Following this weekend’s news that long-time Stargate writer, producer, and director Robert C. Cooper will leave the franchise after his appearance at Comic-Con next month (story), we contacted him to find out just why he’s made the decision, what Stargate has meant to him — and what he plans to do next.
First things first: Cooper clarified that, at least for the remainder of SGU Season Two, he won’t be entirely absent. “I’m not leaving completely, actually just stepping back to more of a consulting role for the end of this season,” he said. “However, my credit will remain Executive Producer. We’ve already developed most of Season Two and I feel very confident leaving the show in good hands.”
In addition to the already filmed “Aftermath” and “Malice,” he told us: “I will be writing one more episode for late Season Two. as well as giving notes on scripts, cuts and mixes. The guys won’t be getting rid of me that easily. It just might be a little easier to ignore me.”
So why is Cooper calling it quits — especially now, after Stargate Universe was supposed to give the writers a different kind of show to work on?
“To be honest this has been a very difficult decision,” he said. “I love Universe as a show and working with this cast and crew has been the best experience of my career thus far. However, it’s been a long time working on one franchise and a number of factors have contributed to my feeling that it’s time to move on.”

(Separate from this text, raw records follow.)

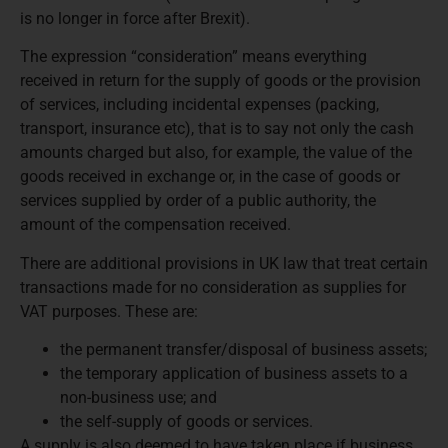
is no longer in force after Brexit).
The expression “consideration” means everything
received in return for the supply of goods or the provision
of services, including incidental expenses (packing,
transport, insurance etc), that is to say not only the cash
amounts charged but also, for example, the value of the
goods received in exchange or, in the case of goods or
services supplied by order of a public authority, the
amount of the compensation received.
There are additional provisions in UK law that treat certain
transactions made for no consideration as supplies for
VAT purposes. These are:
the permanent transfer/disposal of business assets;
the temporary application of business assets to a
non-business use; and
the self-supply of goods or services.
A supply is also deemed to have taken place if business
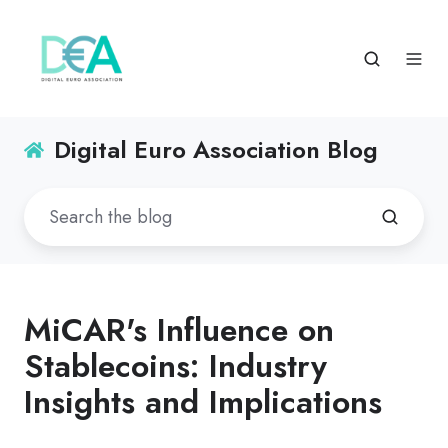
Digital Euro Association Blog
MiCAR's Influence on
Stablecoins: Industry
Insights and Implications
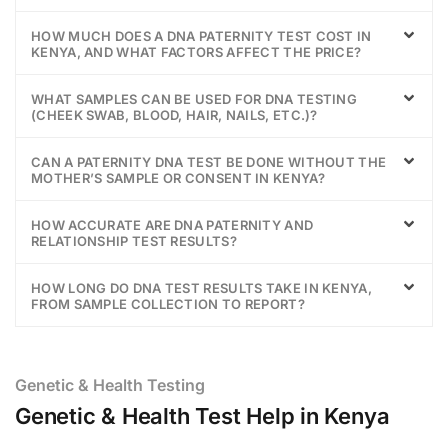
HOW MUCH DOES A DNA PATERNITY TEST COST IN
KENYA, AND WHAT FACTORS AFFECT THE PRICE?
WHAT SAMPLES CAN BE USED FOR DNA TESTING
(CHEEK SWAB, BLOOD, HAIR, NAILS, ETC.)?
CAN A PATERNITY DNA TEST BE DONE WITHOUT THE
MOTHER’S SAMPLE OR CONSENT IN KENYA?
HOW ACCURATE ARE DNA PATERNITY AND
RELATIONSHIP TEST RESULTS?
HOW LONG DO DNA TEST RESULTS TAKE IN KENYA,
FROM SAMPLE COLLECTION TO REPORT?
Genetic & Health Testing
Genetic & Health Test Help in Kenya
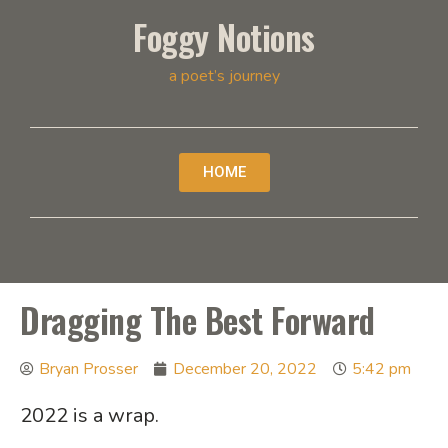
Foggy Notions
a poet’s journey
HOME
Dragging The Best Forward
Bryan Prosser
December 20, 2022
5:42 pm
2022 is a wrap.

Cooper said that he isn’t being lured away by another project that is already lined up, but will take advantage of a break to make some decisions about the future of his career — be it in writing, producing, or doing more directing. “My head has been so full of Stargate for so long I’m really going to need some time to figure out exactly what I want to do next,” he said.
It would be hard to over-estimate Cooper’s contribution to the fabric of this franchise, which spans all of Stargate‘s 14 years of production, 17 seasons (including the unaired second season of Universe), and two DVD movies — including The Ark of Truth, which Cooper wrote and directed. He began as a writer and story editor in the first year of Stargate SG-1, and went on to run that show and to create Stargate Atlantis and Stargate Universe with Brad Wright.

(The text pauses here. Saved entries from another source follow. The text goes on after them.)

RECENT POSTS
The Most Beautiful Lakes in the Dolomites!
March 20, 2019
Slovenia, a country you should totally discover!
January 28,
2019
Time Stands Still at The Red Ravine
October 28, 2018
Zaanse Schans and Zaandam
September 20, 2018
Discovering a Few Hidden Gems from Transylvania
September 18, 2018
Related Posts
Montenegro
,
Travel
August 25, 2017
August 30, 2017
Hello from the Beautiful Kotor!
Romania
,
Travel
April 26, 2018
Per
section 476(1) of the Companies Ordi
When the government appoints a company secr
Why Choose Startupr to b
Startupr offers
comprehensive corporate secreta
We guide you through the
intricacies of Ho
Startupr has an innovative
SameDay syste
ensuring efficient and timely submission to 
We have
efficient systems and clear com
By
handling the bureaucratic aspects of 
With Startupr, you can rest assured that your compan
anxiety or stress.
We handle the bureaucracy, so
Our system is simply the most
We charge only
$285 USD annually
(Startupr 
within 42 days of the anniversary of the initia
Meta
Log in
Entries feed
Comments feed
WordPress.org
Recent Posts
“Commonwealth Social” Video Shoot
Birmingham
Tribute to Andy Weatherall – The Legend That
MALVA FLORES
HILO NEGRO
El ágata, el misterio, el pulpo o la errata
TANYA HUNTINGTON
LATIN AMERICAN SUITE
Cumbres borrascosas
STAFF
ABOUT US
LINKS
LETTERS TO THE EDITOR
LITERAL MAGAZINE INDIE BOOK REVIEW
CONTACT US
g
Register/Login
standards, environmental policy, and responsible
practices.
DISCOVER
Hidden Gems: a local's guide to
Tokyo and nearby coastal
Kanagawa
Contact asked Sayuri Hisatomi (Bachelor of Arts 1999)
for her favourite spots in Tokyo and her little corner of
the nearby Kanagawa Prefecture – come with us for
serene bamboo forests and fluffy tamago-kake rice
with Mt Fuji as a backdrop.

So it’s no surprise that Stargate and its faces leave an indelible mark on Cooper, as well.
“It’s been almost my entire career,” he told GateWorld. “It’s meant the world to me. So has the support of the fans, you and your site. Some highlights looking back would have to include ‘200’ and the party that went with it; ‘Unending,’ as much for the experience as the final product; ‘Vegas’ because of Vegas; ‘Time,’ one of the most challenging and yet smooth and easy shoots I’ve ever been a part of — the cast was amazing; and most recently, ‘Malice’ in New Mexico.
“I can’t really say directing Robert Carlyle [‘Nicholas Rush’] is a privilege because it’s not so much directing as it is just getting to watch a great performance up close.”

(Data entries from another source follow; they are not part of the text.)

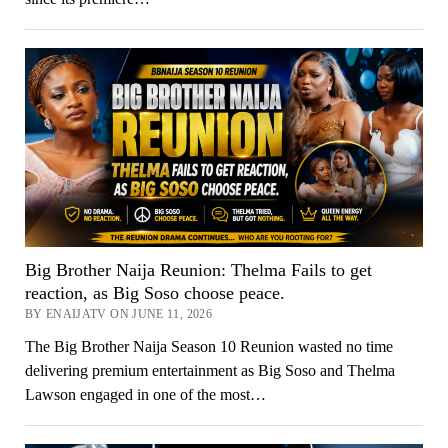
Big Brother Naija Reunion: Thelma Fails to get
reaction, as Big Soso choose peace.
BY ENAIJATV ON JUNE 11, 2026
The Big Brother Naija Season 10 Reunion wasted no time
delivering premium entertainment as Big Soso and Thelma
Lawson engaged in one of the most…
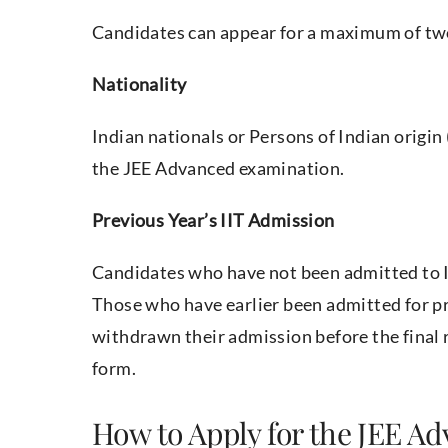
Candidates can appear for a maximum of two
Nationality
Indian nationals or Persons of Indian origin 
the JEE Advanced examination.
Previous Year’s IIT Admission
Candidates who have not been admitted to II
Those who have earlier been admitted for pr
withdrawn their admission before the final 
form.
How to Apply for the JEE A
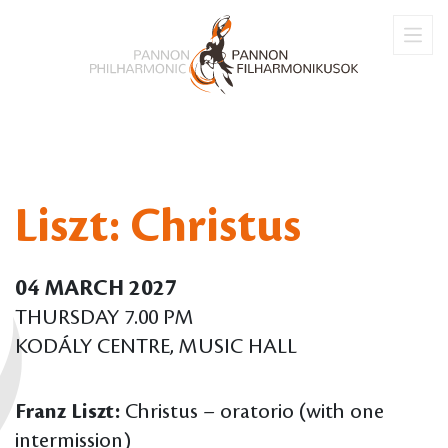
Liszt: Christus
04 MARCH 2027
THURSDAY 7.00 PM
KODÁLY CENTRE, MUSIC HALL
Franz Liszt:
Christus – oratorio (with one
intermission)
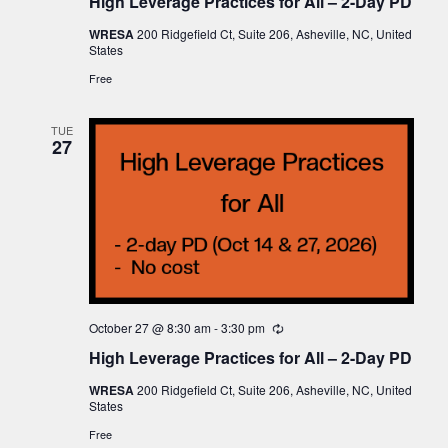
High Leverage Practices for All – 2-Day PD
WRESA
200 Ridgefield Ct, Suite 206, Asheville, NC, United
States
Free
TUE
27
October 27 @ 8:30 am
-
3:30 pm
Recurring
High Leverage Practices for All – 2-Day PD
WRESA
200 Ridgefield Ct, Suite 206, Asheville, NC, United
States
Free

Cooper added that his decision is not the result of any conflict with the network or the studio. “I feel lucky to call Charles Cohen at MGM a friend,” he said. “He has never been anything but a whole-hearted supporter of myself and everything Stargate. And I owe a great deal to the support and confidence from everyone over at Syfy including Mark Stern, Dave Howe, Tom Vitale, and the always awesome Erika Kennair.”
Whatever projects await the multi-talented writer, producer, and director in the years ahead, Cooper has cut his teeth and built his career on that Ancient portal to other worlds. And he isn’t leaving Stargate with the firm intention of never coming back.
“I keep telling people this is not good-bye,” he said. “In fact, I can’t rule out returning to Stargate in the future.”